**WHAT IS NEEDED:**
Scan the material below and report how many lines include the string "confirm"; nothing else belongs in the reply.

──────

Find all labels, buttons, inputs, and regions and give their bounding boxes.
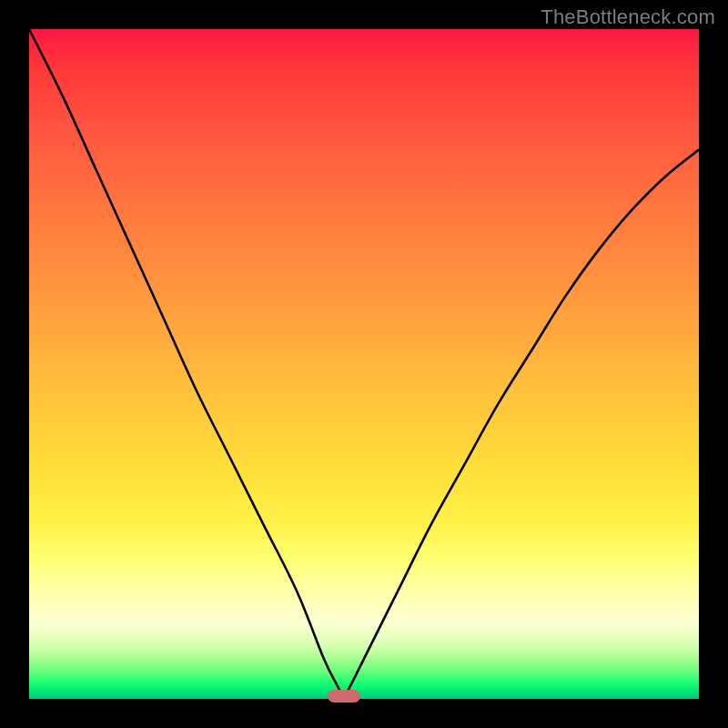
- curve-layer: [29, 29, 699, 699]
- plot-area: [29, 29, 699, 699]
- watermark-text: TheBottleneck.com: [541, 5, 715, 29]
- bottleneck-curve-path: [29, 29, 699, 699]
- chart-frame: TheBottleneck.com: [0, 0, 728, 728]
- minimum-marker: [328, 690, 361, 703]
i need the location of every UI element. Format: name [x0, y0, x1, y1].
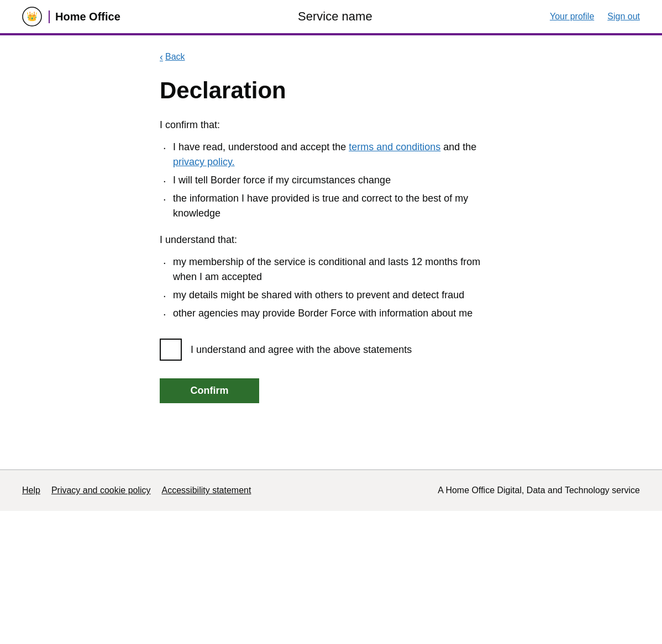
confirm-list: I have read, understood and accept the t… [160, 140, 502, 221]
footer-accessibility-link[interactable]: Accessibility statement [162, 485, 251, 495]
confirm-button[interactable]: Confirm [160, 378, 259, 403]
list-item: I have read, understood and accept the t… [160, 140, 502, 170]
item-text-before: I have read, understood and accept the [173, 141, 349, 152]
understand-intro: I understand that: [160, 234, 502, 246]
service-name: Service name [298, 9, 372, 24]
checkbox-wrapper: I understand and agree with the above st… [160, 339, 502, 361]
org-name: Home Office [49, 10, 120, 23]
footer-inner: Help Privacy and cookie policy Accessibi… [22, 485, 640, 495]
list-item: my details might be shared with others t… [160, 288, 502, 303]
list-item: other agencies may provide Border Force … [160, 306, 502, 321]
header-nav: Your profile Sign out [550, 12, 640, 22]
crown-icon: 👑 [22, 7, 42, 27]
list-item: I will tell Border force if my circumsta… [160, 173, 502, 188]
understand-list: my membership of the service is conditio… [160, 255, 502, 321]
footer-privacy-link[interactable]: Privacy and cookie policy [51, 485, 151, 495]
header-left: 👑 Home Office [22, 7, 120, 27]
footer-copy: A Home Office Digital, Data and Technolo… [438, 485, 640, 495]
sign-out-link[interactable]: Sign out [607, 12, 640, 22]
terms-conditions-link[interactable]: terms and conditions [349, 141, 440, 152]
list-item: the information I have provided is true … [160, 191, 502, 221]
page-title: Declaration [160, 77, 502, 104]
svg-text:👑: 👑 [27, 11, 38, 22]
list-item: my membership of the service is conditio… [160, 255, 502, 284]
your-profile-link[interactable]: Your profile [550, 12, 594, 22]
footer-nav: Help Privacy and cookie policy Accessibi… [22, 485, 251, 495]
checkbox-label[interactable]: I understand and agree with the above st… [191, 344, 412, 356]
confirm-intro: I confirm that: [160, 119, 502, 131]
item-text-middle: and the [440, 141, 476, 152]
back-link[interactable]: Back [160, 52, 185, 62]
main-content: Back Declaration I confirm that: I have … [138, 35, 524, 436]
agree-checkbox[interactable] [160, 339, 182, 361]
page-header: 👑 Home Office Service name Your profile … [0, 0, 662, 35]
home-office-logo: 👑 Home Office [22, 7, 120, 27]
page-footer: Help Privacy and cookie policy Accessibi… [0, 469, 662, 511]
privacy-policy-link[interactable]: privacy policy. [173, 156, 235, 167]
footer-help-link[interactable]: Help [22, 485, 40, 495]
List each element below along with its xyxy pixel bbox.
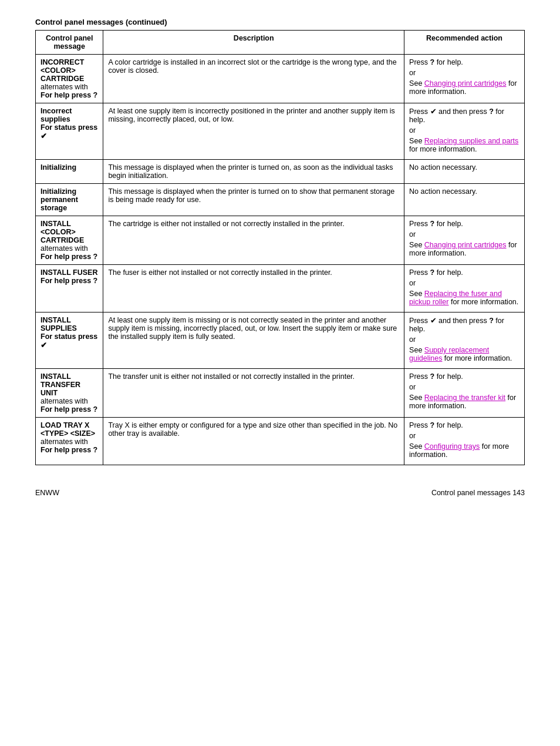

──────

**TASK RESULT:**
4